===== MATERIAL SHOWN =====

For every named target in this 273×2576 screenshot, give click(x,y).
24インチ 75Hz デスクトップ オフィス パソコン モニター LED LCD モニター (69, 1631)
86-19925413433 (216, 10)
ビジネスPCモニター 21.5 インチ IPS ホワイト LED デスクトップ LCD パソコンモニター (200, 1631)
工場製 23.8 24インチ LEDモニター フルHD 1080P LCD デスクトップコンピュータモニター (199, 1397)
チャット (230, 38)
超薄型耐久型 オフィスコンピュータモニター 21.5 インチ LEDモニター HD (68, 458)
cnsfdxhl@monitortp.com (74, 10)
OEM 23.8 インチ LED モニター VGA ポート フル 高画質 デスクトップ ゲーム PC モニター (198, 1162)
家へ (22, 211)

=====

YOUR OBJECTIVE: Write out, word for word, the line that contains "超薄型耐久型 オフィスコンピュータモニター 21.5" and every line after it through the last line of the listing.

RESULT BELOW:
超薄型耐久型 オフィスコンピュータモニター 21.5 インチ LEDモニター HD (68, 458)
cnsfdxhl@monitortp.com (74, 10)
OEM 23.8 インチ LED モニター VGA ポート フル 高画質 デスクトップ ゲーム PC モニター (198, 1162)
家へ (22, 211)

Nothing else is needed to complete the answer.